Claudio Corallo, il rivoluzionario del cacao: circolare, sostenibile, sociale

Claudio Corallo è stato incoronato tra i migliori cioccolatieri al mondo. Ha scelto una produzione in una filiera corta, dalla materia prima al prodotto incartato tutto nella sua piantagione

«Il cioccolato? Non volevo nemmeno produrlo», dice Claudio Corallo, incoronato tra i migliori cioccolatieri al mondo. Dalla sua Firenze raggiunge l’Africa per la prima volta nel 1974 all’età di 23 anni e da allora non è più ripartito.
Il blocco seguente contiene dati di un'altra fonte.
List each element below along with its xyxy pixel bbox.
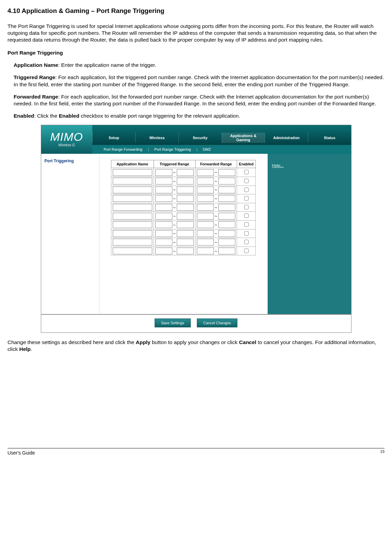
enabled-checkbox[interactable] [244,213,249,218]
triggered-start-input[interactable] [155,221,172,228]
triggered-start-input[interactable] [155,204,172,211]
triggered-start-input[interactable] [155,178,172,184]
forwarded-start-input[interactable] [197,248,214,254]
text-post: checkbox to enable port range triggering… [79,113,240,119]
help-link[interactable]: Help... [272,163,284,168]
triggered-end-input[interactable] [177,221,194,228]
b: Cancel [239,339,256,345]
forwarded-end-input[interactable] [218,178,235,184]
triggered-end-input[interactable] [177,187,194,193]
triggered-start-input[interactable] [155,248,172,254]
forwarded-end-input[interactable] [218,187,235,193]
forwarded-end-input[interactable] [218,239,235,246]
application-name-input[interactable] [113,239,152,246]
field-triggered-range: Triggered Range: For each application, l… [14,74,385,88]
application-name-input[interactable] [113,169,152,176]
triggered-start-input[interactable] [155,187,172,193]
enabled-checkbox[interactable] [244,196,249,201]
col-triggered-range: Triggered Range [154,160,195,168]
forwarded-start-input[interactable] [197,169,214,176]
forwarded-end-input[interactable] [218,248,235,254]
triggered-end-input[interactable] [177,239,194,246]
table-row: ~~ [111,168,256,177]
left-panel: Port Triggering [41,154,99,314]
range-separator: ~ [172,214,177,219]
save-settings-button[interactable]: Save Settings [155,318,191,327]
nav-tab-status[interactable]: Status [308,133,351,143]
nav-tab-security[interactable]: Security [178,133,222,143]
forwarded-start-input[interactable] [197,195,214,202]
application-name-input[interactable] [113,195,152,202]
forwarded-start-input[interactable] [197,187,214,193]
nav-tabs: SetupWirelessSecurityApplications & Gami… [92,133,351,143]
forwarded-end-input[interactable] [218,204,235,211]
range-separator: ~ [214,205,218,210]
label: Enabled [14,113,34,119]
trigger-table: Application NameTriggered RangeForwarded… [111,160,256,255]
t: button to apply your changes or click [151,339,239,345]
forwarded-start-input[interactable] [197,230,214,237]
triggered-end-input[interactable] [177,248,194,254]
forwarded-end-input[interactable] [218,221,235,228]
enabled-checkbox[interactable] [244,222,249,227]
application-name-input[interactable] [113,221,152,228]
subnav-port-range-forwarding[interactable]: Port Range Forwarding [102,147,145,152]
range-separator: ~ [172,179,177,184]
nav-tab-administration[interactable]: Administration [265,133,308,143]
router-header: MIMO Wireless G SetupWirelessSecurityApp… [41,125,351,154]
application-name-input[interactable] [113,204,152,211]
enabled-checkbox[interactable] [244,240,249,244]
subnav-port-range-triggering[interactable]: Port Range Triggering [152,147,193,152]
triggered-end-input[interactable] [177,195,194,202]
enabled-checkbox[interactable] [244,188,249,192]
enabled-checkbox[interactable] [244,249,249,253]
application-name-input[interactable] [113,213,152,220]
sub-heading: Port Range Triggering [7,49,385,56]
text: : For each application, list the forward… [14,94,376,106]
triggered-end-input[interactable] [177,230,194,237]
label: Application Name [14,62,58,68]
b: Help [19,346,31,352]
application-name-input[interactable] [113,248,152,254]
forwarded-end-input[interactable] [218,169,235,176]
table-row: ~~ [111,212,256,221]
center-panel: Application NameTriggered RangeForwarded… [99,154,268,314]
application-name-input[interactable] [113,187,152,193]
forwarded-end-input[interactable] [218,230,235,237]
triggered-start-input[interactable] [155,195,172,202]
enabled-checkbox[interactable] [244,205,249,209]
triggered-end-input[interactable] [177,169,194,176]
forwarded-start-input[interactable] [197,213,214,220]
triggered-start-input[interactable] [155,230,172,237]
cancel-changes-button[interactable]: Cancel Changes [197,318,237,327]
triggered-start-input[interactable] [155,239,172,246]
enabled-checkbox[interactable] [244,231,249,236]
enabled-checkbox[interactable] [244,170,249,174]
forwarded-start-input[interactable] [197,204,214,211]
triggered-end-input[interactable] [177,213,194,220]
range-separator: ~ [214,196,218,201]
application-name-input[interactable] [113,230,152,237]
application-name-input[interactable] [113,178,152,184]
range-separator: ~ [214,214,218,219]
range-separator: ~ [172,170,177,175]
triggered-end-input[interactable] [177,204,194,211]
range-separator: ~ [214,249,218,254]
subnav-dmz[interactable]: DMZ [201,147,213,152]
enabled-checkbox[interactable] [244,179,249,183]
nav-tab-applications-gaming[interactable]: Applications & Gaming [222,133,265,143]
sub-nav: Port Range Forwarding|Port Range Trigger… [92,145,351,154]
nav-tab-wireless[interactable]: Wireless [135,133,178,143]
forwarded-start-input[interactable] [197,178,214,184]
triggered-end-input[interactable] [177,178,194,184]
forwarded-end-input[interactable] [218,213,235,220]
logo-cell: MIMO Wireless G [41,125,92,154]
nav-tab-setup[interactable]: Setup [92,133,136,143]
router-body: Port Triggering Application NameTriggere… [41,154,351,314]
forwarded-start-input[interactable] [197,239,214,246]
triggered-start-input[interactable] [155,213,172,220]
right-panel: Help... [268,154,351,314]
forwarded-start-input[interactable] [197,221,214,228]
triggered-start-input[interactable] [155,169,172,176]
forwarded-end-input[interactable] [218,195,235,202]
Perito agrario aveva scelto di coinvolgersi nella filiera del caffè prima come broker poi acquistando una piantagione nel cuore del Congo per oltre 20 anni. Di quel periodo racconta che «la foresta è stata una grande maestra che mi ha insegnato come un terreno si possa sviluppare nel tempo solo se è in perfetta armonia con l’ambiente che lo ospita, persone incluse». Ma la situazione politica del Paese lo costringe a emigrare, per la seconda volta.

Lo accolgono le isole di São Tomé e Principe, nel Golfo di Guinea, un paradiso naturale, che nasconde una piantagione abbandonata di piante di cacao dello stesso ceppo di quelle importate nel 1800 dai portoghesi. «Mi hanno attirato le cabosse di un colore dorato. Volevo fare un cacao straordinario al pari della qualità del caffè che curavo prima. Nel mio immaginario c’erano i sacchi di cacao da esportare, i classici sacchi da 60 chili». Ma il suo destino aveva in mente altro. Per la sua formazione, pone molta attenzione alla materia prima. Alle prove nei campi seguono le prove in laboratorio, che Corallo aveva deciso sin da subito di creare.
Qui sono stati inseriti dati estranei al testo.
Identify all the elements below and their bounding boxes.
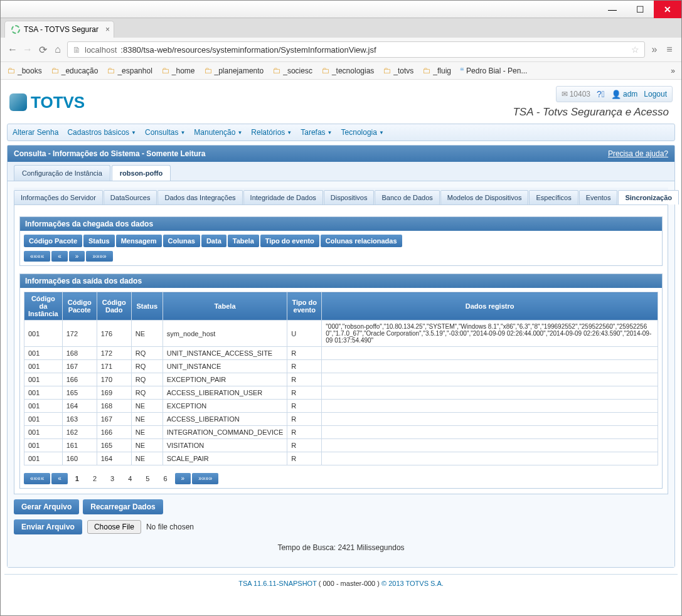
column-header[interactable]: Dados registro	[322, 292, 658, 321]
send-file-button[interactable]: Enviar Arquivo	[14, 519, 82, 534]
choose-file-button[interactable]: Choose File	[87, 520, 141, 534]
column-header[interactable]: Código da Instância	[24, 292, 63, 321]
table-row[interactable]: 001165169RQACCESS_LIBERATION_USERR	[24, 386, 658, 400]
pager-prev[interactable]: «	[51, 251, 68, 262]
menu-item[interactable]: Consultas ▼	[145, 128, 185, 137]
bookmark-link[interactable]: ❝ Pedro Bial - Pen...	[460, 66, 527, 75]
column-header[interactable]: Data	[201, 235, 226, 247]
back-button[interactable]: ←	[7, 44, 18, 55]
address-bar[interactable]: 🗎 localhost:8380/tsa-web/resources/syste…	[67, 41, 645, 58]
column-header[interactable]: Tipo do evento	[260, 235, 319, 247]
column-header[interactable]: Colunas	[163, 235, 200, 247]
menu-item[interactable]: Tecnologia ▼	[341, 128, 384, 137]
mail-indicator[interactable]: ✉ 10403	[562, 90, 590, 98]
menu-button[interactable]: ≡	[664, 44, 675, 55]
table-cell: R	[287, 360, 322, 373]
menu-bar: Alterar SenhaCadastros básicos ▼Consulta…	[7, 124, 675, 141]
pager-page[interactable]: 3	[104, 473, 120, 484]
bookmark-folder[interactable]: 🗀_educação	[51, 66, 99, 75]
column-header[interactable]: Colunas relacionadas	[321, 235, 402, 247]
subtab[interactable]: Banco de Dados	[375, 190, 439, 204]
forward-button[interactable]: →	[22, 44, 33, 55]
pager-page[interactable]: 2	[87, 473, 103, 484]
bookmark-folder[interactable]: 🗀_tecnologias	[321, 66, 374, 75]
pager-next[interactable]: »	[69, 251, 85, 262]
pager-prev[interactable]: «	[51, 473, 68, 484]
table-row[interactable]: 001168172RQUNIT_INSTANCE_ACCESS_SITER	[24, 347, 658, 360]
column-header[interactable]: Tabela	[163, 292, 287, 321]
maximize-button[interactable]: ☐	[626, 1, 654, 18]
subtab[interactable]: Integridade de Dados	[243, 190, 323, 204]
subtab[interactable]: DataSources	[104, 190, 157, 204]
table-cell: 001	[24, 347, 63, 360]
bookmark-folder[interactable]: 🗀_totvs	[383, 66, 413, 75]
pager-last[interactable]: »»»»	[86, 251, 112, 262]
subtab[interactable]: Dispositivos	[324, 190, 375, 204]
menu-item[interactable]: Relatórios ▼	[251, 128, 292, 137]
bookmark-folder[interactable]: 🗀_home	[161, 66, 195, 75]
generate-file-button[interactable]: Gerar Arquivo	[14, 499, 79, 514]
reload-button[interactable]: ⟳	[37, 44, 48, 55]
table-row[interactable]: 001166170RQEXCEPTION_PAIRR	[24, 373, 658, 386]
table-row[interactable]: 001167171RQUNIT_INSTANCER	[24, 360, 658, 373]
menu-item[interactable]: Manutenção ▼	[194, 128, 242, 137]
home-button[interactable]: ⌂	[52, 44, 63, 55]
column-header[interactable]: Código Pacote	[24, 235, 82, 247]
outgoing-panel-title: Informações da saída dos dados	[20, 274, 662, 288]
logout-link[interactable]: Logout	[644, 90, 667, 98]
pager-page[interactable]: 4	[122, 473, 138, 484]
pager-next[interactable]: »	[175, 473, 191, 484]
menu-item[interactable]: Alterar Senha	[13, 128, 58, 137]
bookmark-folder[interactable]: 🗀_fluig	[422, 66, 451, 75]
subtab[interactable]: Eventos	[579, 190, 618, 204]
bookmark-folder[interactable]: 🗀_espanhol	[107, 66, 152, 75]
column-header[interactable]: Código Dado	[97, 292, 131, 321]
pager-first[interactable]: ««««	[24, 251, 50, 262]
help-link[interactable]: Precisa de ajuda?	[608, 149, 668, 158]
pager-first[interactable]: ««««	[24, 473, 50, 484]
table-cell: RQ	[131, 386, 163, 400]
menu-item[interactable]: Cadastros básicos ▼	[67, 128, 136, 137]
tab[interactable]: robson-poffo	[112, 165, 171, 181]
tab[interactable]: Configuração de Instância	[14, 165, 110, 181]
help-icon[interactable]: ?⃝	[597, 89, 605, 99]
overflow-button[interactable]: »	[649, 44, 660, 55]
bookmark-folder[interactable]: 🗀_books	[7, 66, 42, 75]
column-header[interactable]: Tipo do evento	[287, 292, 322, 321]
subtab[interactable]: Dados das Integrações	[157, 190, 242, 204]
menu-item[interactable]: Tarefas ▼	[301, 128, 332, 137]
table-cell	[322, 439, 658, 452]
column-header[interactable]: Status	[83, 235, 115, 247]
bookmark-star-icon[interactable]: ☆	[631, 45, 639, 55]
table-row[interactable]: 001162166NEINTEGRATION_COMMAND_DEVICER	[24, 426, 658, 439]
pager-page[interactable]: 1	[69, 473, 85, 484]
column-header[interactable]: Mensagem	[116, 235, 162, 247]
bookmarks-overflow[interactable]: »	[671, 66, 675, 75]
close-button[interactable]: ✕	[654, 1, 681, 18]
subtab[interactable]: Modelos de Dispositivos	[440, 190, 529, 204]
table-cell: INTEGRATION_COMMAND_DEVICE	[163, 426, 287, 439]
user-link[interactable]: 👤 adm	[611, 90, 637, 99]
subtab[interactable]: Sincronização	[618, 190, 679, 204]
table-row[interactable]: 001160164NESCALE_PAIRR	[24, 452, 658, 465]
column-header[interactable]: Código Pacote	[62, 292, 97, 321]
subtab[interactable]: Específicos	[529, 190, 578, 204]
browser-tab[interactable]: TSA - TOTVS Segurar ×	[4, 21, 114, 38]
pager-page[interactable]: 5	[139, 473, 156, 484]
table-row[interactable]: 001172176NEsym_node_hostU"000","robson-p…	[24, 321, 658, 347]
minimize-button[interactable]: —	[599, 1, 626, 18]
logo-text: TOTVS	[31, 93, 85, 112]
table-row[interactable]: 001164168NEEXCEPTIONR	[24, 400, 658, 413]
column-header[interactable]: Status	[131, 292, 163, 321]
bookmark-folder[interactable]: 🗀_planejamento	[204, 66, 264, 75]
pager-last[interactable]: »»»»	[192, 473, 218, 484]
pager-page[interactable]: 6	[157, 473, 173, 484]
table-row[interactable]: 001163167NEACCESS_LIBERATIONR	[24, 413, 658, 426]
table-row[interactable]: 001161165NEVISITATIONR	[24, 439, 658, 452]
close-tab-icon[interactable]: ×	[105, 25, 110, 34]
bookmark-folder[interactable]: 🗀_sociesc	[272, 66, 312, 75]
reload-data-button[interactable]: Recarregar Dados	[83, 499, 163, 514]
subtab[interactable]: Informações do Servidor	[14, 190, 103, 204]
folder-icon: 🗀	[7, 66, 15, 75]
column-header[interactable]: Tabela	[228, 235, 259, 247]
«Assaggiavo il cacao e non mi piaceva, era amaro, ma ero sicuro che quel gusto derivasse non dalla natura, ma dai difetti di produzione, stoccaggio, trasformazione. Quindi ho cercato di osservare e di capire non come togliere l’amaro, ma come evitare l’insorgere dei difetti». Corallo reintroduce alberi da ombra che erano stati tagliati negli anni per la qualità del loro legname. Un’accurata potatura e un lavoro di pulizia anche delle piante permettono al vento di arieggiare la piantagione riducendo l’incidenza di muffe. «E piano piano mentre cercavo di capire come rispettare il prodotto della natura, che per me era totalmente nuovo, è nata questa cioccolata. Abbiamo ottenuto un frutto saporito, pulito, gradevole, pieno di profumi. Nella trasformazione ho capito che dovevo lavorarlo il meno possibile per non rovinarlo».
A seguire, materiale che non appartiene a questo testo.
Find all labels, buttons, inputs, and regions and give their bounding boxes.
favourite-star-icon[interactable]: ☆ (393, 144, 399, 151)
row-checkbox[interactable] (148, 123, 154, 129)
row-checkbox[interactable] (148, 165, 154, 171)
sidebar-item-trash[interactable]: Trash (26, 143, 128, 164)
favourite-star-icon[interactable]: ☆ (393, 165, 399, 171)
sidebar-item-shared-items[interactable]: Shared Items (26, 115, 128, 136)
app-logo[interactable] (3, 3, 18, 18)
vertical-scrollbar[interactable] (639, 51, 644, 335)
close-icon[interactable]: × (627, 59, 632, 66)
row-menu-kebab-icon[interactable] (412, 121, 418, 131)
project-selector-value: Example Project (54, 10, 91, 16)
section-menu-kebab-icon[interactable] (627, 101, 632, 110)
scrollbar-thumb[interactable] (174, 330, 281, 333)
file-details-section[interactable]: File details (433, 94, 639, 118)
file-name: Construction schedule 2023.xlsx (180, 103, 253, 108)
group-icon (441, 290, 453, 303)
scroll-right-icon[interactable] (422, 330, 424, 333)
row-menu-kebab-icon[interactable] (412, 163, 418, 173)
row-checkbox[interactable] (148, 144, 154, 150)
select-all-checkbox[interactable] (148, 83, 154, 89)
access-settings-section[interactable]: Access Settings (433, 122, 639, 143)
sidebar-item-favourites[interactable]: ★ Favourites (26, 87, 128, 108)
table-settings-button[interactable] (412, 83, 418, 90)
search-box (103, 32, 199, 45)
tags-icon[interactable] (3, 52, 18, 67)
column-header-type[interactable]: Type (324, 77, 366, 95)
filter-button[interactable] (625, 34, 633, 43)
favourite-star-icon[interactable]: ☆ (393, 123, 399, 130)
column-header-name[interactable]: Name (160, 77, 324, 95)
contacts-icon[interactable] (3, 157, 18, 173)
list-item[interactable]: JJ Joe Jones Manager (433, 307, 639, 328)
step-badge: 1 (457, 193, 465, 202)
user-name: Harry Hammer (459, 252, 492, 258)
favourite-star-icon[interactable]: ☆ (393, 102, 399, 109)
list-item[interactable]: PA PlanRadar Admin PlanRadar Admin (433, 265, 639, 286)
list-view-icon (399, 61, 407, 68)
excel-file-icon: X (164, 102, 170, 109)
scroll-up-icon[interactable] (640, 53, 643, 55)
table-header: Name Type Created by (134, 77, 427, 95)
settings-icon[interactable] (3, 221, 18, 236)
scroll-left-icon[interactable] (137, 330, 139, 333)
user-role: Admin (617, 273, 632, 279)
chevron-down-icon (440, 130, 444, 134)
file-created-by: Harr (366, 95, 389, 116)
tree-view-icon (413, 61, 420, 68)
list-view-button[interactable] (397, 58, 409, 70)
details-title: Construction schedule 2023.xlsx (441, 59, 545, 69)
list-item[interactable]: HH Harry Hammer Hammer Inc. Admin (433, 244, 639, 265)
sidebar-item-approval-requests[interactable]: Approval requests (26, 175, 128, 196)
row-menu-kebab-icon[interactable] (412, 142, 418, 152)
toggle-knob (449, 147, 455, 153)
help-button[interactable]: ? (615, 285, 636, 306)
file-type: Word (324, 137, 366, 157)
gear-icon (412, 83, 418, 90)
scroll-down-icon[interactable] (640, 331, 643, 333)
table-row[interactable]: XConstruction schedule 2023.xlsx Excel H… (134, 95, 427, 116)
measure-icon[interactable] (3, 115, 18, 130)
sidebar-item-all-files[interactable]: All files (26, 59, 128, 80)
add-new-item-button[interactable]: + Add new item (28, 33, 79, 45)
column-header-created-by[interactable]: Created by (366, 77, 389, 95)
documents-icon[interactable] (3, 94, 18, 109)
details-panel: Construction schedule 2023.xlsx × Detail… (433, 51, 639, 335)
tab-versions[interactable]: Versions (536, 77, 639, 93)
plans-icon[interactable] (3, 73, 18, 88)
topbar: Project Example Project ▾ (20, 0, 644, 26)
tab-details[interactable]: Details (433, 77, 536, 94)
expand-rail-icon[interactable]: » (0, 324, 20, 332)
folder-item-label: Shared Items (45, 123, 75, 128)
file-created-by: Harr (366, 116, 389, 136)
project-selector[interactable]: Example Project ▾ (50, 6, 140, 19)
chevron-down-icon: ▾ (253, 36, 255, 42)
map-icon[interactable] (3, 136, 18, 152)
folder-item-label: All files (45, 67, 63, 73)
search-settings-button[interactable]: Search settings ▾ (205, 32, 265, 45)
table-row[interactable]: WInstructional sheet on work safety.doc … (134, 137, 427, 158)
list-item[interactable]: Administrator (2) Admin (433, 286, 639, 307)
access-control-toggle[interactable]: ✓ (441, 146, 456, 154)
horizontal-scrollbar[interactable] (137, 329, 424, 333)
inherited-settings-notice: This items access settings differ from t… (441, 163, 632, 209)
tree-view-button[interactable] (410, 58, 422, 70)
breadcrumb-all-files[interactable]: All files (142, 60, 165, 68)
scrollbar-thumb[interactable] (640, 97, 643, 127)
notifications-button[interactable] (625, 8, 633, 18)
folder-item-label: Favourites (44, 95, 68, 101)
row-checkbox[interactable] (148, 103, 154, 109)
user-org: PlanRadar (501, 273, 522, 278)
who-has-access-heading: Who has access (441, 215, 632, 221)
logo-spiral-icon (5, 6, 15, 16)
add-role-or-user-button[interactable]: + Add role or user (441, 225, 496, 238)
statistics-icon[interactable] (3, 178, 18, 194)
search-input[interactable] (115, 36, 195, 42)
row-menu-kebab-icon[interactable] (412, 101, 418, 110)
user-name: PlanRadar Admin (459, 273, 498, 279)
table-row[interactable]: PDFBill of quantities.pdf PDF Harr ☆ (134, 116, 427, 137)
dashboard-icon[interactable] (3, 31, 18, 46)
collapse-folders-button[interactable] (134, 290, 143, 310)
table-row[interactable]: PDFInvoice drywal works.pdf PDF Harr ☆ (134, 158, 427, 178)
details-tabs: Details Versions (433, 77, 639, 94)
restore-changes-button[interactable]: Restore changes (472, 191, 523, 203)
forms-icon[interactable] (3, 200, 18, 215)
E per rispetto sceglie di produrlo in una filiera corta, dalla materia prima al prodotto incartato, tutto nella sua piantagione. Ed è un caso unico al mondo

«Il nostro non è migliore, è semplicemente un’altra maniera di interpretare il cacao». Un’interpretazione che gli è valsa innumerevoli premi e che sta dando lavoro a duecento persone del posto. Il cacao Corallo fermenta naturalmente all’interno di casse in legno che lui stesso ha costruito. Poi viene passato su un essiccatoio con una temperatura mai superiore ai 48°C e viene regolarmente rigirato per una settimana. Le fave, una volta essiccate, vengono tostate secondo tempi e modi nati dalla sua esperienza sul campo. Infine, il cacao viene sbucciato a mano.

«Per noi lavorare con la natura significa avere una filiera sostenibile. Ora si parla così tanto di sostenibilità che è divenuta un rumore di fondo. Mentre è fondamentale perché solo quel che è sostenibile non decade. Non è un concetto, è realtà: se si invade la natura o non si ha un rapporto franco con la gente allora non c’è sostenibilità. Non è una questione di cuore buono, se non si trova un equilibrio siamo destinati a finire. Solo così si può coltivare indefinitamente sullo stesso terreno per sempre».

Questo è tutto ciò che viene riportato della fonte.